I believe all cancer patients should now be given potentially lifesaving dietary advice such as increasing plant diversity, reducing junk food and adding fermented foods before starting therapies

Professor Tim Spector, King’s College London

Experts believe the findings indicate that cancer patients could potentially be given lifesaving dietary advice.

Professor Tim Spector, co-lead of the study from King’s College London, said: “The connection between the diet, gut microbes and helping the immune system fight cancer is one of the most exciting areas of medical research.

“Our two publications clearly show the importance of a gut friendly diet on improving your chances of surviving a cancer.”

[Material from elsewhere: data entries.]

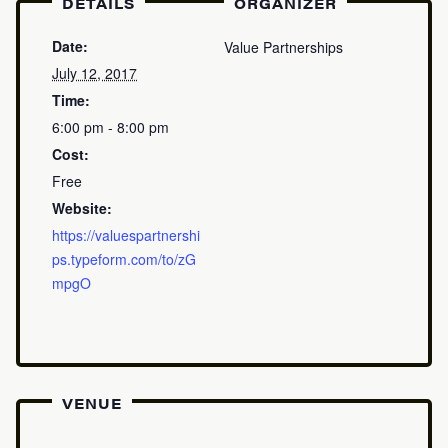
DETAILS
ORGANIZER
Date:
Value Partnerships
July 12, 2017
Time:
6:00 pm - 8:00 pm
Cost:
Free
Website:
https://valuespartnershi
ps.typeform.com/to/zG
mpgO
VENUE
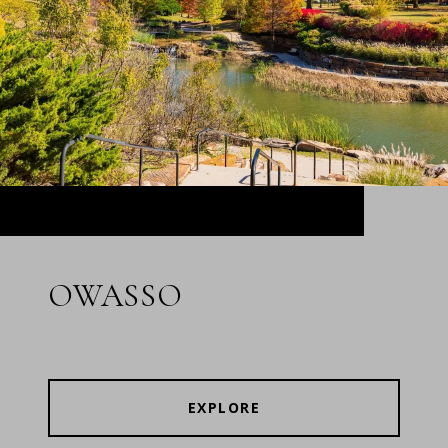
OWASSO
EXPLORE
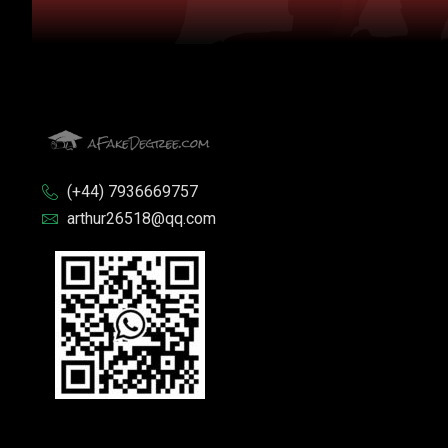
(+44) 7936669757
arthur26518@qq.com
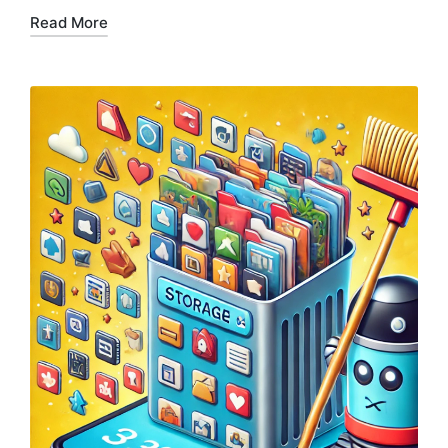
Read More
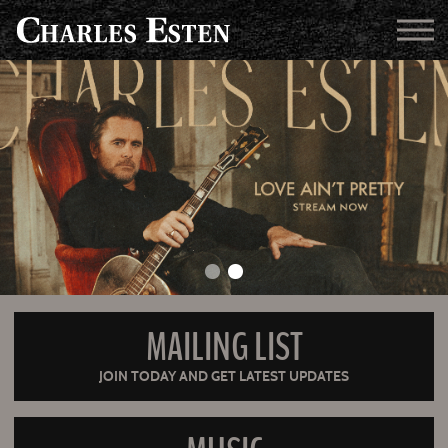
MAILING LIST
JOIN TODAY AND GET LATEST UPDATES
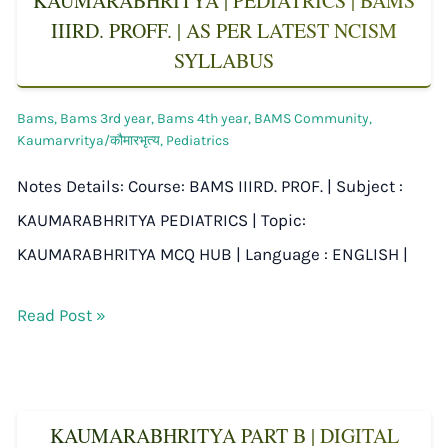
KAUMARABHRITYA | PEDIATRICS | BAMS
IIIRD. PROFF. | AS PER LATEST NCISM
SYLLABUS
Bams
,
Bams 3rd year
,
Bams 4th year
,
BAMS Community
,
Kaumarvritya/कौमारभृत्य
,
Pediatrics
Notes Details: Course: BAMS IIIRD. PROF. | Subject :
KAUMARABHRITYA PEDIATRICS | Topic:
KAUMARABHRITYA MCQ HUB | Language : ENGLISH |
Read Post »
KAUMARABHRITYA PART B | DIGITAL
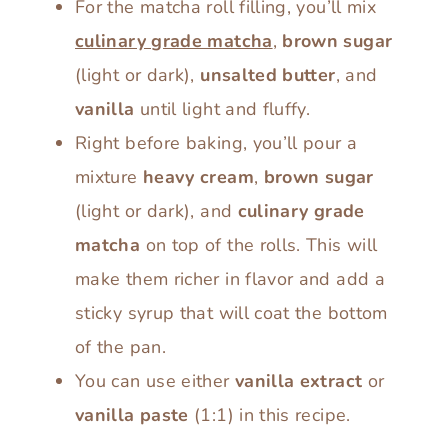
For the matcha roll filling, you’ll mix
culinary grade matcha
,
brown sugar
(light or dark),
unsalted butter
, and
vanilla
until light and fluffy.
Right before baking, you’ll pour a
mixture
heavy cream
,
brown sugar
(light or dark), and
culinary grade
matcha
on top of the rolls. This will
make them richer in flavor and add a
sticky syrup that will coat the bottom
of the pan.
You can use either
vanilla extract
or
vanilla paste
(1:1) in this recipe.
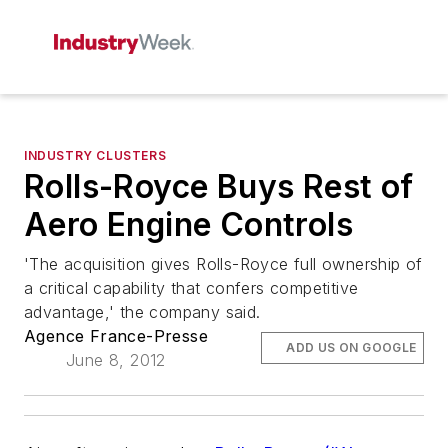
INDUSTRY CLUSTERS
Rolls-Royce Buys Rest of
Aero Engine Controls
'The acquisition gives Rolls-Royce full ownership of
a critical capability that confers competitive
advantage,' the company said.
Agence France-Presse
ADD US ON GOOGLE
June 8, 2012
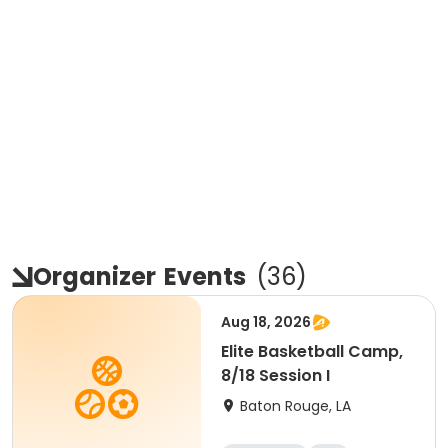
Organizer
Events
(
36
)
Aug 18, 2026
Elite Basketball Camp,
8/18 Session I
Baton Rouge, LA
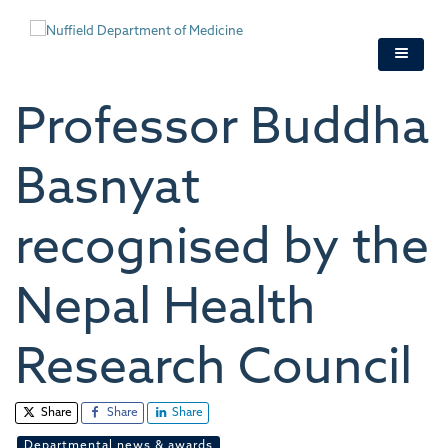
Skip
to
main
content
Professor Buddha
Basnyat
recognised by the
Nepal Health
Research Council
Share
Share
Share
Departmental news & awards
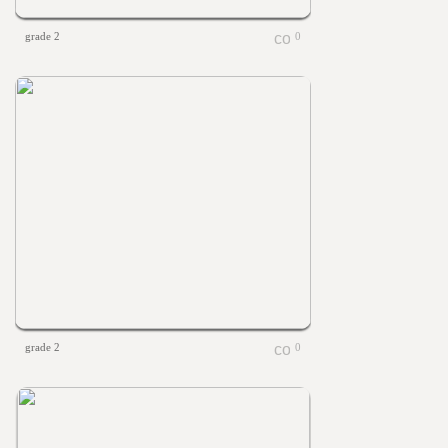
grade 2
0
grade 2
0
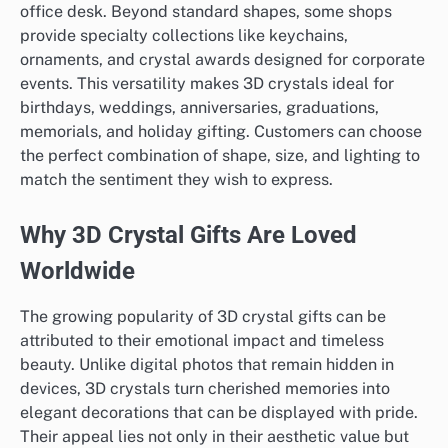
office desk. Beyond standard shapes, some shops
provide specialty collections like keychains,
ornaments, and crystal awards designed for corporate
events. This versatility makes 3D crystals ideal for
birthdays, weddings, anniversaries, graduations,
memorials, and holiday gifting. Customers can choose
the perfect combination of shape, size, and lighting to
match the sentiment they wish to express.
Why 3D Crystal Gifts Are Loved
Worldwide
The growing popularity of 3D crystal gifts can be
attributed to their emotional impact and timeless
beauty. Unlike digital photos that remain hidden in
devices, 3D crystals turn cherished memories into
elegant decorations that can be displayed with pride.
Their appeal lies not only in their aesthetic value but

He added: “Medical practice is often falling behind the latest finding on diet and gut microbes, but I believe all cancer patients should now be given potentially lifesaving dietary advice such as increasing plant diversity, reducing junk food and adding fermented foods before starting therapies.”

Researchers found that diet appears to improve the effectiveness and tolerability of ICB.

They suggest that a key potential mechanism underlying this association between diet and immunotherapy response is the gut microbiome – the community of different bacteria that lives in our gut.

Last year, the group led by co-author Karla Lee and colleagues from King’s College showed that the composition of the gut microbiome at the start of treatment was a major factor in a patient’s response to this type of cancer treatment.

The new study looked at the dietary habits of 91 patients with advanced melanoma.

They were all treated with checkpoint inhibitors and followed for 12 months. And scans were used to measure the effect of the medication.

Dr Veronique Bataille, a melanoma expert at King’s College London who coordinated the trial, said: “Immunotherapy has revolutionised the treatment of different types of advanced cancer.

“But not all patients respond to immunotherapy.

“Our study shows that dietary habits are likely to play a role in improving the treatment outcomes and patient survival.”

Researchers at King’s College London together with scientists at the Netherlands’ University Medical Center Groningen (UMCG), supported by the Seerave Foundation, revealed the results in JAMA Oncology.